Novartis Adds BeiGene's Checkpoint Inhibitor to Oncology Arsenal

Susanne Schaffert, president of Novartis Oncology, pictured above. Photo courtesy of Novartis.

Novartis has forged a licensing agreement with China’s BeiGene to expand its oncology offerings and dive into anti-PD-1 therapies. The deal adds a late-stage checkpoint inhibitor under investigation as a monotherapy, as well as potential PD-1 combinations. The deal is expected to drive long-term growth for the Swiss pharma giant.

Novartis plunked down $650 million in upfront payment for BeiGene’s Tislelizumab, which is already approved for patients with classical Hodgkin’s lymphoma and metastatic urothelial carcinoma in China. The checkpoint inhibitor is also involved in 15 different registration-enabling trials in non-small cell lung cancer and other solid tumors, including hepatocellular carcinoma (HCC), esophageal squamous cell carcinoma, gastric cancer and nasopharyngeal carcinoma, Novartis said.

Tislelizumab is an anti-PD-1 monoclonal antibody specifically designed to minimize binding to FcγR on macrophages. In pre-clinical studies, binding to FcγR on macrophages has been shown to compromise the anti-tumor activity of PD-1 antibodies through activation of antibody-dependent macrophage-mediated killing of T effector cells. Novartis and BeiGene have identified multiple tislelizumab plus Novartis therapy combination clinical trial opportunities in solid tumors.

BeiGene has already filed three supplemental New Drug Applications for tislelizumab in China for first-line treatment of patients with advanced squamous NSCLC in combination with chemotherapy, first-line treatment of patients with advanced non-squamous NSCLC in combination with chemotherapy, and previously treated unresectable HCC, Novartis said.

Under terms of the deal, Novartis will have development and commercialization rights in North America, Europe and Japan. BeiGene retains the rights to tislelizumab in China and other countries. BeiGene is eligible for additional milestone payments, which could bring the total investment from Novartis past the $1.5 billion mark, analysts suggest. Novartis expects the first regulatory filing for tislelizumab outside of China to occur later this year.

Susanne Schaffert, president of Novartis Oncology, said the agreement with BeiGene expands the company’s strategy of pursuing four separate approached to treating cancer. The company’s strategies are radioligand therapy, cell and gene therapy and immunotherapy.

“No other company has this range of therapeutic approaches, and the opportunity to combine them to offer the best outcomes for each patient,” Schaffert said in a statement. “Novartis has a bold ambition to reimagine medicine and find new cures for cancer and blood disorders… We are excited about collaborating with BeiGene, a leading global biotechnology company with roots in China, to bring tislelizumab to patients around the world, and pair it with our extensive portfolio and pipeline to develop transformative combination therapies for patients.”

During a presentation at the 2021 J.P. Morgan Healthcare Conference on Monday, Novartis Chief Executive Officer Vas Narasimhan pointed to the number of transactions Novartis has made over the past two years to become a balanced, medicines-focused company.

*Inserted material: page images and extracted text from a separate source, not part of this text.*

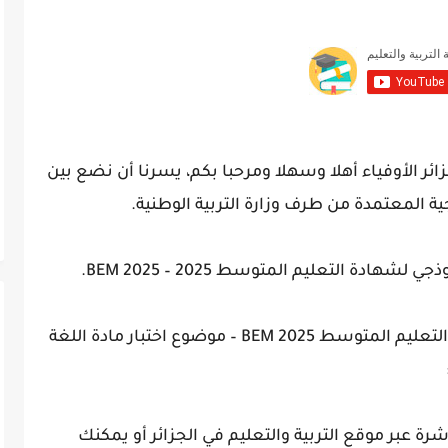
زائر الأوفياء أهلا وسهلا ومرحبا بكم، يسرنا أن نضع بين
ة المعتمدة من طرف وزارة التربية الوطنية.
ة التعليم المتوسط 2025 – BEM 2025.
الموضوع خاص بـ: مواضيع امتحان شهادة التعليم المتوسط 2025 BEM – موضوع اختبار مادة اللغة
ة عبر موقع التربية والتعليم في الجزائر أو يمكنك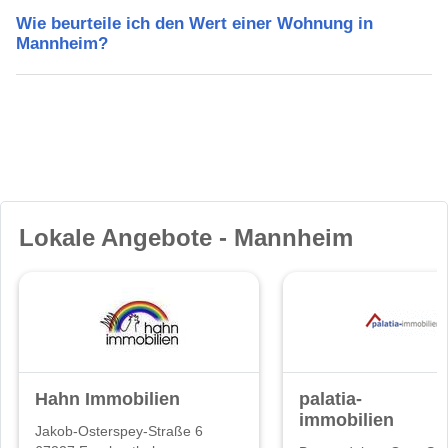
Wie beurteile ich den Wert einer Wohnung in
Mannheim?
Lokale Angebote - Mannheim
Hahn Immobilien
palatia-
immobilien
Jakob-Osterspey-Straße 6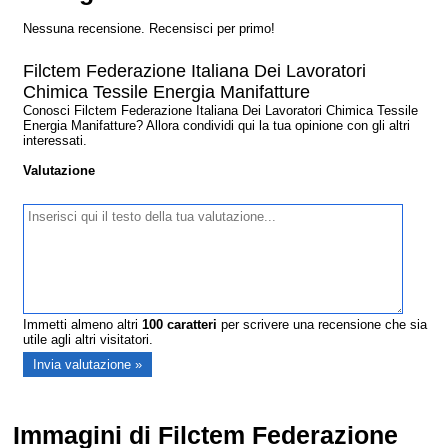
Nessuna recensione. Recensisci per primo!
Filctem Federazione Italiana Dei Lavoratori
Chimica Tessile Energia Manifatture
Conosci Filctem Federazione Italiana Dei Lavoratori Chimica Tessile
Energia Manifatture? Allora condividi qui la tua opinione con gli altri
interessati.
Valutazione
Immetti almeno altri
100
caratteri
per scrivere una recensione che sia
utile agli altri visitatori.
Immagini di Filctem Federazione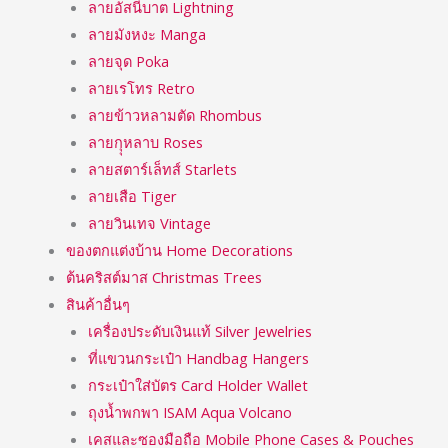
ลายอัสนีบาต Lightning
ลายมังหงะ Manga
ลายจุด Poka
ลายเรโทร Retro
ลายข้าวหลามตัด Rhombus
ลายกุุหลาบ Roses
ลายสตาร์เล็ทส์ Starlets
ลายเสือ Tiger
ลายวินเทจ Vintage
ของตกแต่งบ้าน Home Decorations
ต้นคริสต์มาส Christmas Trees
สินค้าอื่นๆ
เครื่องประดับเงินแท้ Silver Jewelries
ที่แขวนกระเป๋า Handbag Hangers
กระเป๋าใส่บัตร Card Holder Wallet
ถุงน้ำพกพา ISAM Aqua Volcano
เคสและซองมือถือ Mobile Phone Cases & Pouches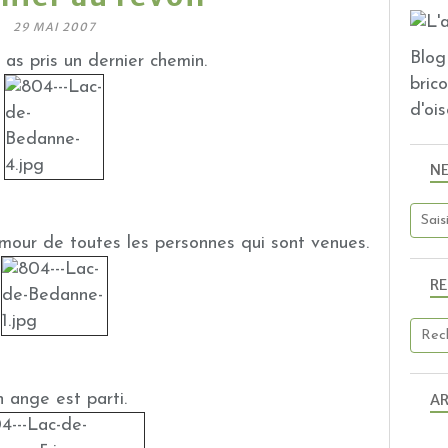
29 MAI 2007
Blog 
 as pris un dernier chemin.
bric
d'ois
N
'amour de toutes les personnes qui sont venues.
R
 ange est parti.
AR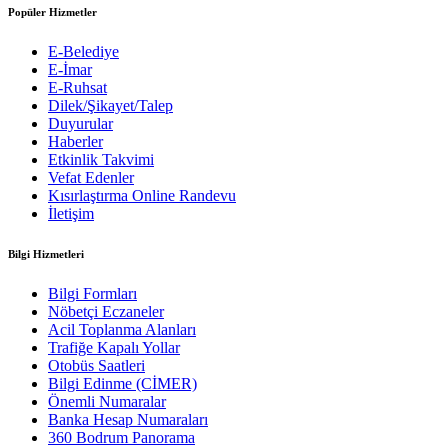
Popüler Hizmetler
E-Belediye
E-İmar
E-Ruhsat
Dilek/Şikayet/Talep
Duyurular
Haberler
Etkinlik Takvimi
Vefat Edenler
Kısırlaştırma Online Randevu
İletişim
Bilgi Hizmetleri
Bilgi Formları
Nöbetçi Eczaneler
Acil Toplanma Alanları
Trafiğe Kapalı Yollar
Otobüs Saatleri
Bilgi Edinme (CİMER)
Önemli Numaralar
Banka Hesap Numaraları
360 Bodrum Panorama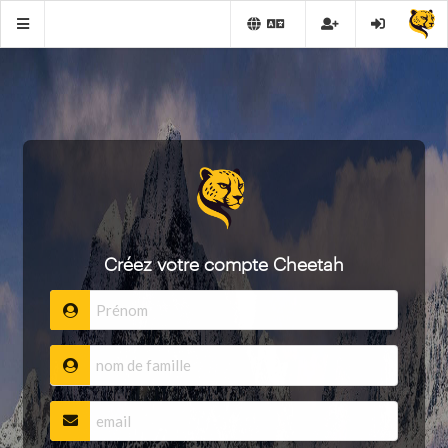
Créez votre compte Cheetah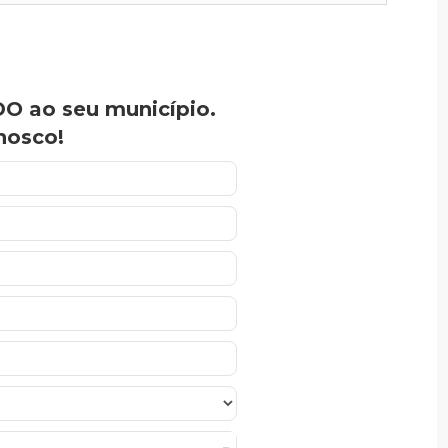
O ao seu município.
nosco!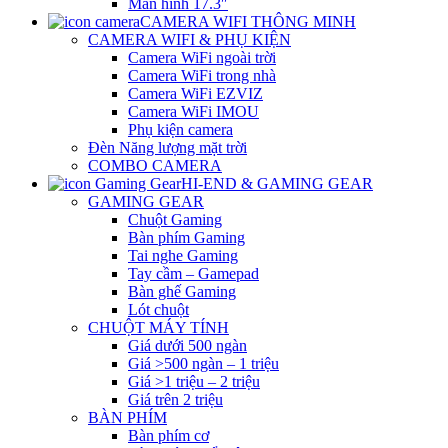
Màn hình 17.3″
CAMERA WIFI THÔNG MINH
CAMERA WIFI & PHỤ KIỆN
Camera WiFi ngoài trời
Camera WiFi trong nhà
Camera WiFi EZVIZ
Camera WiFi IMOU
Phụ kiện camera
Đèn Năng lượng mặt trời
COMBO CAMERA
HI-END & GAMING GEAR
GAMING GEAR
Chuột Gaming
Bàn phím Gaming
Tai nghe Gaming
Tay cầm – Gamepad
Bàn ghế Gaming
Lót chuột
CHUỘT MÁY TÍNH
Giá dưới 500 ngàn
Giá >500 ngàn – 1 triệu
Giá >1 triệu – 2 triệu
Giá trên 2 triệu
BÀN PHÍM
Bàn phím cơ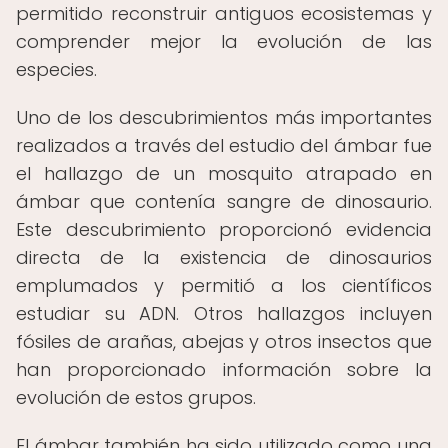
permitido reconstruir antiguos ecosistemas y
comprender mejor la evolución de las
especies.
Uno de los descubrimientos más importantes
realizados a través del estudio del ámbar fue
el hallazgo de un mosquito atrapado en
ámbar que contenía sangre de dinosaurio.
Este descubrimiento proporcionó evidencia
directa de la existencia de dinosaurios
emplumados y permitió a los científicos
estudiar su ADN. Otros hallazgos incluyen
fósiles de arañas, abejas y otros insectos que
han proporcionado información sobre la
evolución de estos grupos.
El ámbar también ha sido utilizado como una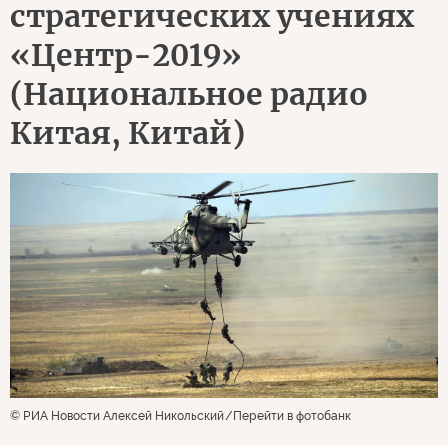
стратегических учениях
«Центр-2019»
(Национальное радио
Китая, Китай)
© РИА Новости Алексей Никольский
Перейти в фотобанк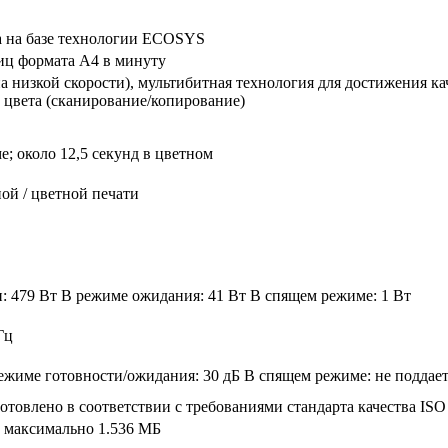
a на базе технологии ECOSYS
иц формата A4 в минуту
на низкой скорости), мультибитная технология для достижения кач
о цвета (сканирование/копирование)
е; около 12,5 секунд в цветном
ой / цветной печати
: 479 Вт В режиме ожидания: 41 Вт В спящем режиме: 1 Вт
Гц
 режиме готовности/ожидания: 30 дБ В спящем режиме: не поддае
отовлено в соответствии с требованиями стандарта качества ISO
, максимально 1.536 МБ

“… in order to execute that journey, we've done over 80 major transactions and partnerships,” he said, according to a transcript of the presentation. “We have over 15 blockbusters in our portfolio, and we have exposure to all of the major advanced therapy platform that we believe that will shape our industry in the decades to come; cell therapy, gene therapy, radioligand, therapy, and of course, RNA technologies.”

Novartis isn’t the only western company to turn to China for checkpoint inhibitors. Last year, Pfizer took a 10% stake in CStone Pharmaceuticals to gain access to sugemalimab (CS1001), a PD-L1 antibody. CStone has been developing sugemalimab for high-incidence cancer indications in China, including lung, gastric and esophageal cancers.